── Provided information ──

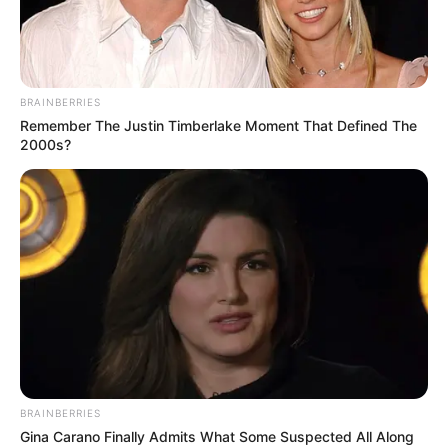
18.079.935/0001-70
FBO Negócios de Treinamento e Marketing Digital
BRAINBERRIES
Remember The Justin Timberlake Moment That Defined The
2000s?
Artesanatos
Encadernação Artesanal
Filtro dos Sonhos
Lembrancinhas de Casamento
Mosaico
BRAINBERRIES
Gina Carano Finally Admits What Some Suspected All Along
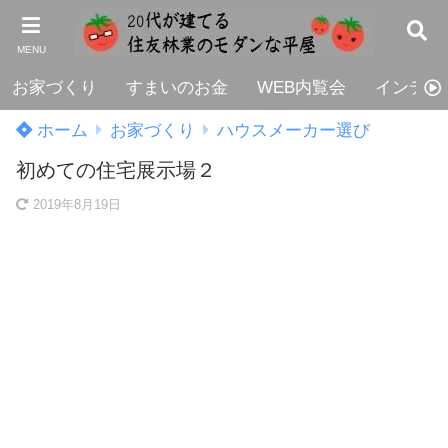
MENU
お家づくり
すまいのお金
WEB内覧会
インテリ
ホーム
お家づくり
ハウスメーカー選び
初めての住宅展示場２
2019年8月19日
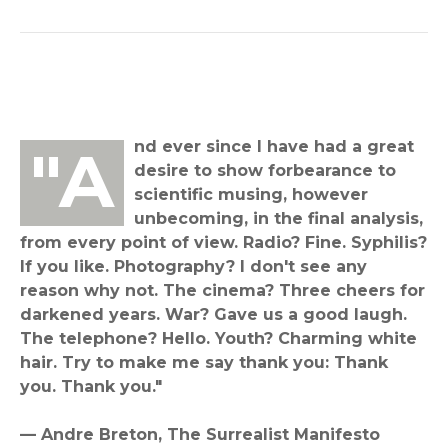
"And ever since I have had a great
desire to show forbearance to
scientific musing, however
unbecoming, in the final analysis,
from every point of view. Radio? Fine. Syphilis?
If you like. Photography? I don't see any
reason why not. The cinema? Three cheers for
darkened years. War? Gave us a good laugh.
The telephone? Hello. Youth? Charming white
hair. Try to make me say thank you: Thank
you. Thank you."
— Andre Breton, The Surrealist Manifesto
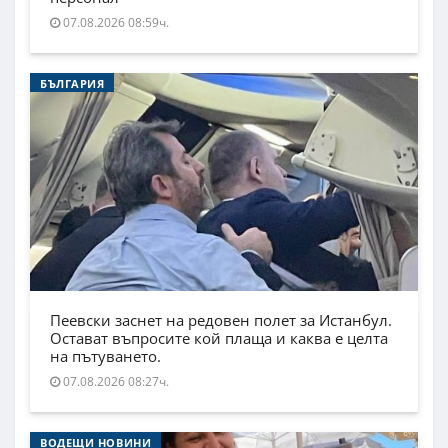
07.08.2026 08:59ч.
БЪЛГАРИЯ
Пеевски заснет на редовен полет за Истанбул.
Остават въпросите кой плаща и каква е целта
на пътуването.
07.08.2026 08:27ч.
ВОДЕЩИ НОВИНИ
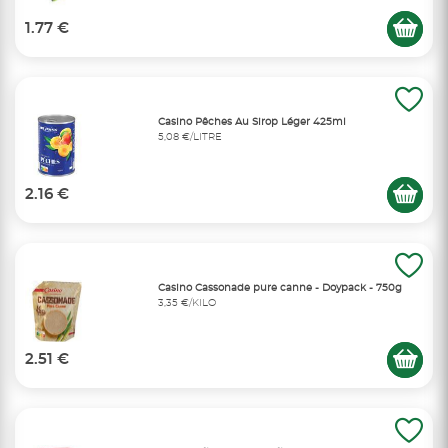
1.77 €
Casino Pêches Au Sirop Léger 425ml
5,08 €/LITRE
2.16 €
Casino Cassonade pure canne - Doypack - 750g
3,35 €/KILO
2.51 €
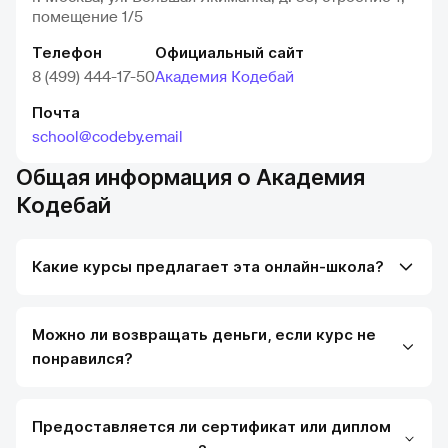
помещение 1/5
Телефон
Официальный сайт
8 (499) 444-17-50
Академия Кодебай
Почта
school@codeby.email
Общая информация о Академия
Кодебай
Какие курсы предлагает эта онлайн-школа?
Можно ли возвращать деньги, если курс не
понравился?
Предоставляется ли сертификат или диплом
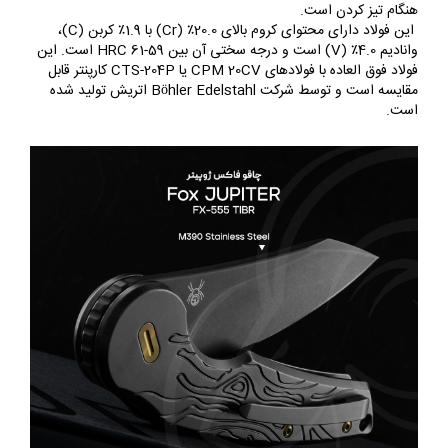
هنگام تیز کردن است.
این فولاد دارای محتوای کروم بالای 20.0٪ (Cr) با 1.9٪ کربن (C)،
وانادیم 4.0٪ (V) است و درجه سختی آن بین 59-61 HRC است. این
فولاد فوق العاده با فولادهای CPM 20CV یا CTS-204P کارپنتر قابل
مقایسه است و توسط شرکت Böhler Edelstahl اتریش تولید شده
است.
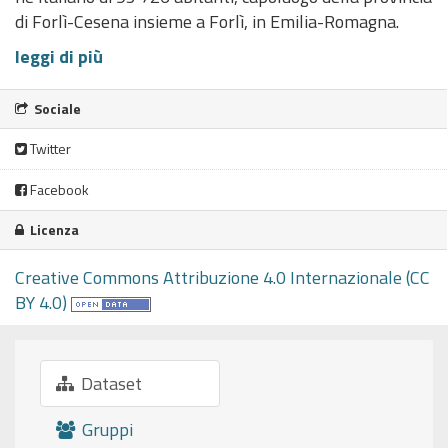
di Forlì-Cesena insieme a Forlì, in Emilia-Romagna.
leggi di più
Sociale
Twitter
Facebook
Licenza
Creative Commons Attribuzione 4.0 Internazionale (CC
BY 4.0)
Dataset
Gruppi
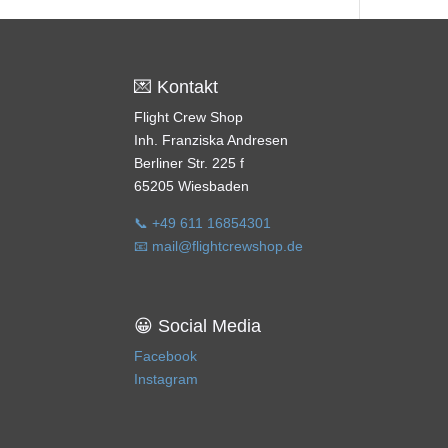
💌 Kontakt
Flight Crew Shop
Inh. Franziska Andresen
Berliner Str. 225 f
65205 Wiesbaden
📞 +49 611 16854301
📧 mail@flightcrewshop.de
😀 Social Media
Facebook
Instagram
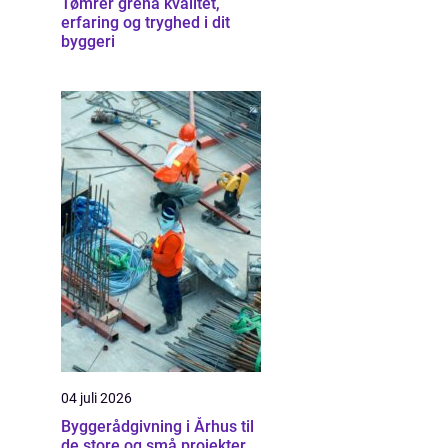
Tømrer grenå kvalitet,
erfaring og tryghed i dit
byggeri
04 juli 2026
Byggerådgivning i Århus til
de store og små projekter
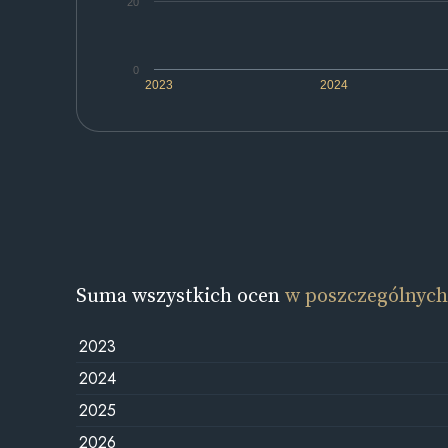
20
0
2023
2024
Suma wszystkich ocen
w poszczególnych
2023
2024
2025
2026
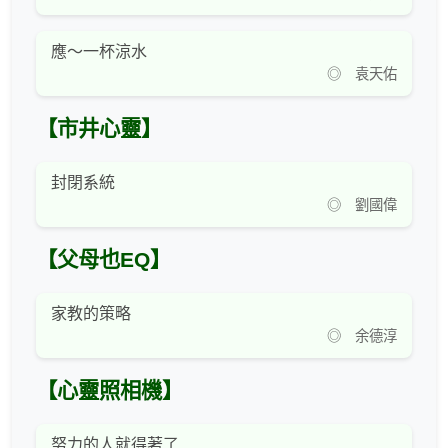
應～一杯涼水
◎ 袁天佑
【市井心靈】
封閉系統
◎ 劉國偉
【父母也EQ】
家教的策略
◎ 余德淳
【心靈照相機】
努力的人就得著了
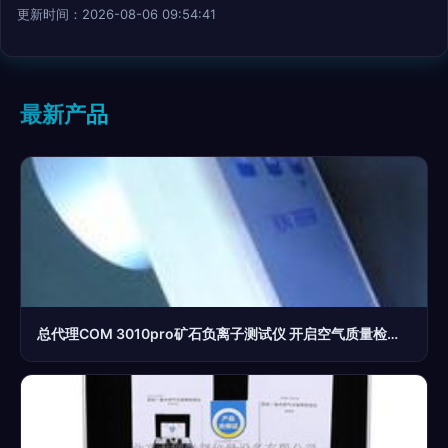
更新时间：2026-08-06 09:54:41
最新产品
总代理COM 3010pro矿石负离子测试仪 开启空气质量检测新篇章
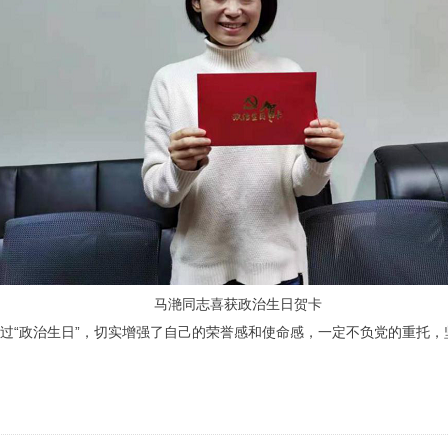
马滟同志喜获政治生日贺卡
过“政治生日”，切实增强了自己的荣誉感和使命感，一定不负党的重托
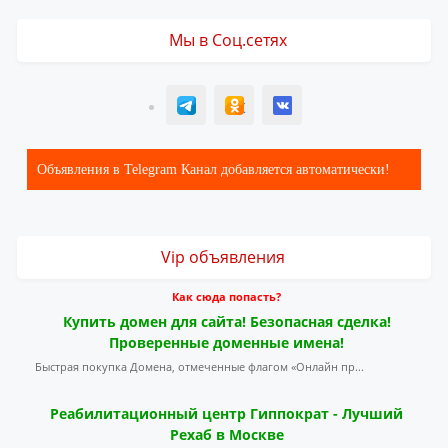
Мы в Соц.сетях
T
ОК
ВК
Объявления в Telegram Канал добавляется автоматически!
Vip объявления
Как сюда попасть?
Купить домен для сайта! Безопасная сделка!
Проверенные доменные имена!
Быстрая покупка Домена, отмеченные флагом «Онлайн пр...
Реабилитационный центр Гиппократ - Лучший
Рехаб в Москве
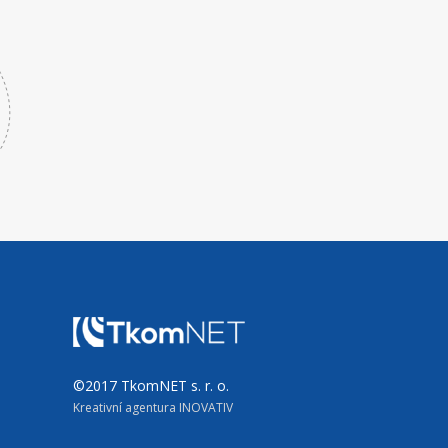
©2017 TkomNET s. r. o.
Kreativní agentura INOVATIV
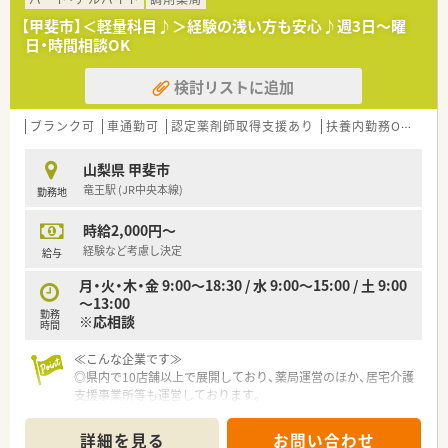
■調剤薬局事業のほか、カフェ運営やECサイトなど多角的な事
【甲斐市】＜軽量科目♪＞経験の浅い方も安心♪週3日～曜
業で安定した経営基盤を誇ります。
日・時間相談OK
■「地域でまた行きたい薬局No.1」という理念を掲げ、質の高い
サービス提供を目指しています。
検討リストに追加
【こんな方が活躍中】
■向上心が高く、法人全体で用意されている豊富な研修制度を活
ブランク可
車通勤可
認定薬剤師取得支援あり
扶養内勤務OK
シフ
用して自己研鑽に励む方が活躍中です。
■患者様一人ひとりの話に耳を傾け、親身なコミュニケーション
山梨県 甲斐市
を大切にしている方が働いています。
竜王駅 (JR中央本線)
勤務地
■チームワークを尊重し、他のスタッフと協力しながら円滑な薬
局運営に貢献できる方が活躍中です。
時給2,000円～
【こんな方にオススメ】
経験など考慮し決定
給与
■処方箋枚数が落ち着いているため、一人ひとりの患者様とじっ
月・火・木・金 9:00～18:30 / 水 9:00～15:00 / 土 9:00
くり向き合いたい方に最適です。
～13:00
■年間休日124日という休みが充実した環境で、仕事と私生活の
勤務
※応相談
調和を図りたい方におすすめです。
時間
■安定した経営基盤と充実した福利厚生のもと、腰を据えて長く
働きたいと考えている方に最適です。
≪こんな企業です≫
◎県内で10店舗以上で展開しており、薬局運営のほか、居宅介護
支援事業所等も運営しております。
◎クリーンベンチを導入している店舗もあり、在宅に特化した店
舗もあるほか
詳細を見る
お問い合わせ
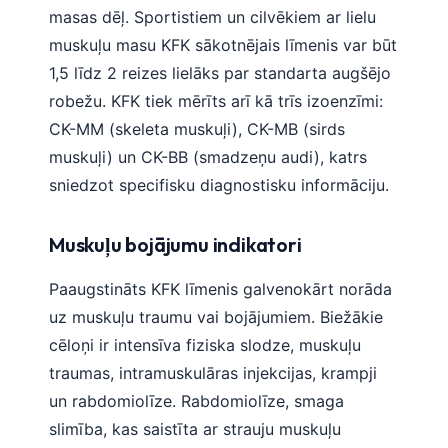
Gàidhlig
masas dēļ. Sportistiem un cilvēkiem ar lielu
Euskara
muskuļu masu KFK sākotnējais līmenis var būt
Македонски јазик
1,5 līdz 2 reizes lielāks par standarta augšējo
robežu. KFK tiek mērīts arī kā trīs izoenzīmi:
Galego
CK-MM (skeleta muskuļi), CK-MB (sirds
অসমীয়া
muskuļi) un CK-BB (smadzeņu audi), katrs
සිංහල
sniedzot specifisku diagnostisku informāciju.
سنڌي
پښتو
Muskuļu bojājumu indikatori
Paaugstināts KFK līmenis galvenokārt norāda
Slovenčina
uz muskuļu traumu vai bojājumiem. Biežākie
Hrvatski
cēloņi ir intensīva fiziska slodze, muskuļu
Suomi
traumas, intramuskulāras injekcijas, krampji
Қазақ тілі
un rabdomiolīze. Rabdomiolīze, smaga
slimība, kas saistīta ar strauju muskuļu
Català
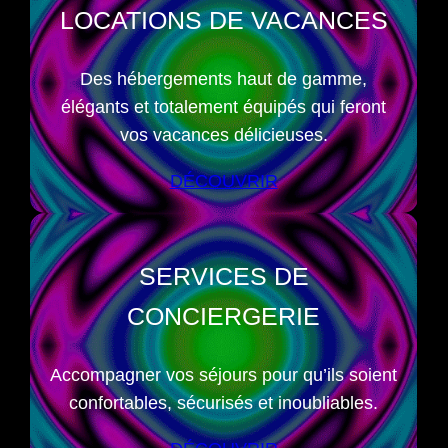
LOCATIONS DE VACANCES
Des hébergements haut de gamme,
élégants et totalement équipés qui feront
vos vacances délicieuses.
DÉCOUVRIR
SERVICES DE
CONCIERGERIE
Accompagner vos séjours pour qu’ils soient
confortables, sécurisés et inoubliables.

───

** Problem description **
The answer is those lines of the material above that run from the one containing "Объявления в Telegram" up to and including the one containing "1,5 līdz 2 reizes", restated exactly and without images.

** Exercise answer **
Объявления в Telegram Канал добавляется автоматически!
Vip объявления
Как сюда попасть?
Купить домен для сайта! Безопасная сделка!
Проверенные доменные имена!
Быстрая покупка Домена, отмеченные флагом «Онлайн пр...
Реабилитационный центр Гиппократ - Лучший
Рехаб в Москве
©2017 TkomNET s. r. o.
Kreativní agentura INOVATIV
■調剤薬局事業のほか、カフェ運営やECサイトなど多角的な事
【甲斐市】＜軽量科目♪＞経験の浅い方も安心♪週3日～曜
業で安定した経営基盤を誇ります。
日・時間相談OK
■「地域でまた行きたい薬局No.1」という理念を掲げ、質の高い
サービス提供を目指しています。
検討リストに追加
【こんな方が活躍中】
■向上心が高く、法人全体で用意されている豊富な研修制度を活
ブランク可
車通勤可
認定薬剤師取得支援あり
扶養内勤務OK
シフ
用して自己研鑽に励む方が活躍中です。
■患者様一人ひとりの話に耳を傾け、親身なコミュニケーション
山梨県 甲斐市
を大切にしている方が働いています。
竜王駅 (JR中央本線)
勤務地
■チームワークを尊重し、他のスタッフと協力しながら円滑な薬
局運営に貢献できる方が活躍中です。
時給2,000円～
【こんな方にオススメ】
経験など考慮し決定
給与
■処方箋枚数が落ち着いているため、一人ひとりの患者様とじっ
月・火・木・金 9:00～18:30 / 水 9:00～15:00 / 土 9:00
くり向き合いたい方に最適です。
～13:00
■年間休日124日という休みが充実した環境で、仕事と私生活の
勤務
※応相談
調和を図りたい方におすすめです。
時間
■安定した経営基盤と充実した福利厚生のもと、腰を据えて長く
働きたいと考えている方に最適です。
≪こんな企業です≫
◎県内で10店舗以上で展開しており、薬局運営のほか、居宅介護
支援事業所等も運営しております。
◎クリーンベンチを導入している店舗もあり、在宅に特化した店
舗もあるほか
詳細を見る
お問い合わせ
Gàidhlig
masas dēļ. Sportistiem un cilvēkiem ar lielu
Euskara
muskuļu masu KFK sākotnējais līmenis var būt
Македонски јазик
1,5 līdz 2 reizes lielāks par standarta augšējo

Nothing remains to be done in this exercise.